I think that's what I'd go for. Good luck!
What are Kissues?
#tworonnies
If the fork is steel can it not simply be twisted back to the correct shape
Alloy, but wide bladed affairs. Bending would be difficult and its not just that they are no longer parallel, they're crushed together too. spacing is 87mm over the 100mm it should be, and 13mm is far too much to try to bend back. A couple of mm maybe, but thats way too much.
Plus with alloy im not sure i even want to try given if any part of a bike is going to collapse, best its not the fork 😆
Again thats the preferred option, but as Kelvin say6s its knowing which specific one to buy as theres a few. For example on one headtube the headset seat might be wider or narrower, meaning the bearing is different.
No, but if you're trying to get a 1 1/8 steerer into a taper 1 1/4, can't you use a crown race reducer on the fork, and just keep the same bearing, crown race, and headset cup as came installed on the 1 1/4 fork?
Reducers tend to be built into a crown race, rather than something that the existing crown race can mount on.
Given the nature of this bike (with a cheap and nasty headset) I reckon you could just bang whatever 1 1/8" - 1 1/4" crown race you want on there and it'd make zero difference. I think you're overthinking this. The adapters aren't unsafe, and this isn't a downhill bike - it's going to be used for pootling about, surely?
Spoken to Willy Bain on this. And he's said just to bring the lower headset cup in and we can measure it there, get the size, then get a proper headset fitted.
He was going to lend me the tool for measuring the size and angle(He's cool about that), but thought it simpler just to bring the part in.
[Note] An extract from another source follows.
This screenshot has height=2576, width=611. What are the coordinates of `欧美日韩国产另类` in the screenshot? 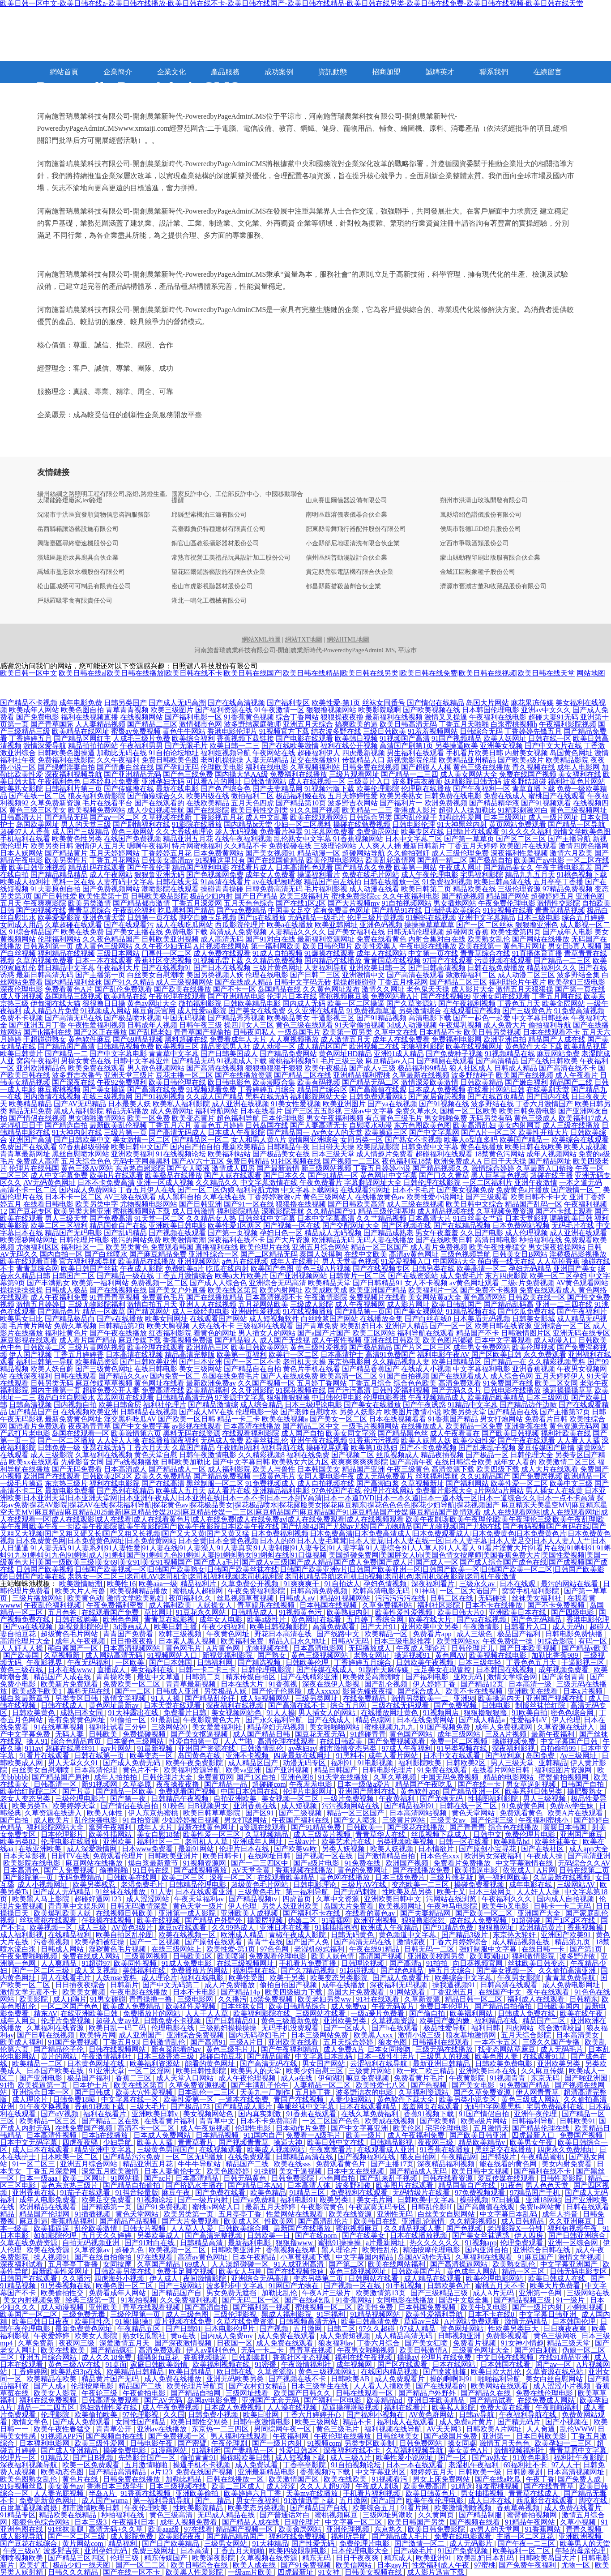 It's located at (417, 2522).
Once the headset is sorted I can get a fork thats wider on the crown to support that size of race. Was thinking of the RS paragon gold much better than some cheapo suntour or such, and probably 1 1/2lbs lighter. But get the headset sorted first.
If I try and opt for a tapered steerer fork, might need to swop the wheel as the dropouts are more than likely going to be bolt through.